À quoi ressemble le biais d’ancrage dans de vrais portefeuilles

Le biais d’ancrage est la tendance à s’appuyer excessivement sur la première information que l’on voit (l’ancre) lorsqu’on prend une décision. En investissement, l’ancre est souvent un prix : « Je l’ai acheté à 50 $ », « Il valait 120 $ » ou « Les analystes visent 80 $ ». Le problème n’est pas que ces chiffres soient inutiles ; c’est que le cerveau leur accorde plus d’importance qu’ils ne méritent, puis ajuste insuffisamment même lorsqu’apparaissent de nouvelles preuves.

Les ancres se nichent partout :

  • Votre prix d’achat devient un repère psychologique pour la vente.
  • Le plus haut sur 52 semaines d’une action devient un proxy de « juste valeur », même si les fondamentaux ont changé.
  • Un nombre rond (100 $, 1 000 $, un rendement de 10 %) devient un point de référence mental.
  • Un objectif de cours d’analyste devient une valeur par défaut, même s’il repose sur des hypothèses obsolètes.
  • Un niveau de marché récent (comme le S&P 500 à 5 000) devient une « normale » à laquelle on s’attend à revenir.

L’ancrage ne nécessite ni mauvaise intention ni manque de compétence. C’est un raccourci fondamental du jugement humain, et il peut s’infiltrer dans les décisions des professionnels aussi facilement que dans celles des investisseurs particuliers.

Pourquoi le biais d’ancrage est si tenace : le besoin du cerveau d’un point de référence

Investir est difficile parce que la valeur est floue. Même lorsque vous construisez un modèle, il y a de l’incertitude sur la croissance, les marges, les taux d’actualisation et les menaces concurrentielles. Les ancres offrent du réconfort : un repère concret dans une mer de probabilités.
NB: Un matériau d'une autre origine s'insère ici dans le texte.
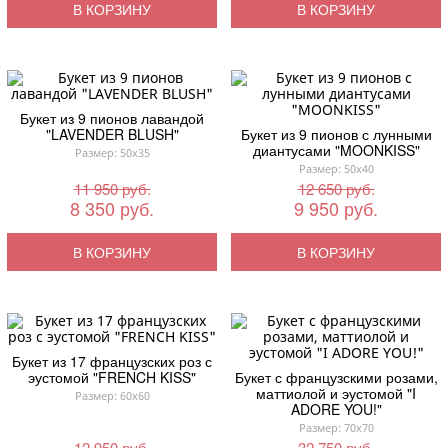
В КОРЗИНУ
В КОРЗИНУ
Букет из 9 пионов лавандой
"LAVENDER BLUSH"
Букет из 9 пионов с лунными
диантусами "MOONKISS"
Размер: 50x35
Размер: 50x40
11 950 руб.
12 650 руб.
8 350 руб.
9 950 руб.
В КОРЗИНУ
В КОРЗИНУ
Букет из 17 французских роз с
эустомой "FRENCH KISS"
Букет с французскими розами,
маттиолой и эустомой "I
Размер: 60x60
ADORE YOU!"
Размер: 70x70
12 950 руб.
32 750 руб.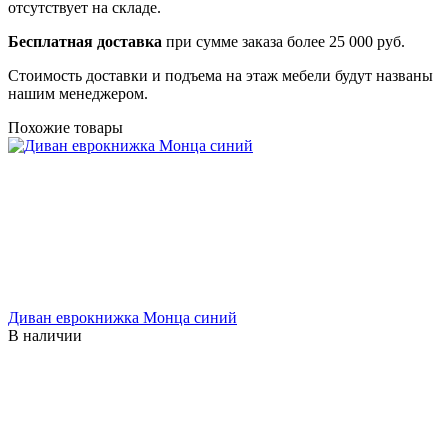
отсутствует на складе.
Бесплатная доставка
при сумме заказа более 25 000 руб.
Стоимость доставки и подъема на этаж мебели будут названы
нашим менеджером.
Похожие товары
Диван еврокнижка Монца синий
В наличии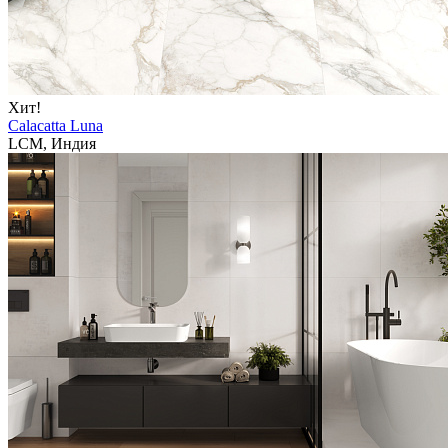
Хит!
Calacatta Luna
LCM, Индия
Deux forces rendent l’ancrage particulièrement dangereux sur les marchés :

  1. Le prix est visible et constamment actualisé, donc il paraît « objectif ».
  2. Le feedback est bruité, donc vous ne pouvez pas facilement dire si une décision était bonne ou chanceuse.

Ajoutez à cela l’aversion à la perte et vous obtenez un cocktail puissant : les investisseurs s’ancrent sur un prix antérieur puis refusent d’agir parce que réaliser une perte fait plus mal que la perspective d’un gain n’est agréable. C’est ainsi que des portefeuilles deviennent des musées de décisions passées.

Exemple chiffré 1 : s’ancrer sur son prix d’achat (et rater la vraie question)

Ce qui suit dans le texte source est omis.